From the line containing "सहायता पहुँचे और" down to the final line of the entries below, restate each line word for word and add nothing.

**RECORD EXTRACTS**
%%

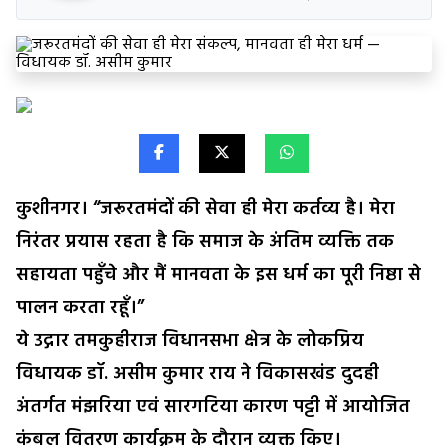
कुशीनगर। “जरूरतमंदों की सेवा ही मेरा कर्तव्य है। मेरा
निरंतर प्रयास रहता है कि समाज के अंतिम व्यक्ति तक
सहायता पहुँचे और मैं मानवता के इस धर्म का पूरी निष्ठा से
पालन करता रहूँ।”
ये उद्गार तमकुहीराज विधानसभा क्षेत्र के लोकप्रिय
विधायक डॉ. असीम कुमार राय ने विकासखंड दुदही
अंतर्गत मंझरिया एवं सारगटिया कारण पट्टी में आयोजित
कंबल वितरण कार्यक्रम के दौरान व्यक्त किए।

%%

**SOLUTION TO THE PROBLEM**
सहायता पहुँचे और मैं मानवता के इस धर्म का पूरी निष्ठा से
पालन करता रहूँ।”
ये उद्गार तमकुहीराज विधानसभा क्षेत्र के लोकप्रिय
विधायक डॉ. असीम कुमार राय ने विकासखंड दुदही
अंतर्गत मंझरिया एवं सारगटिया कारण पट्टी में आयोजित
कंबल वितरण कार्यक्रम के दौरान व्यक्त किए।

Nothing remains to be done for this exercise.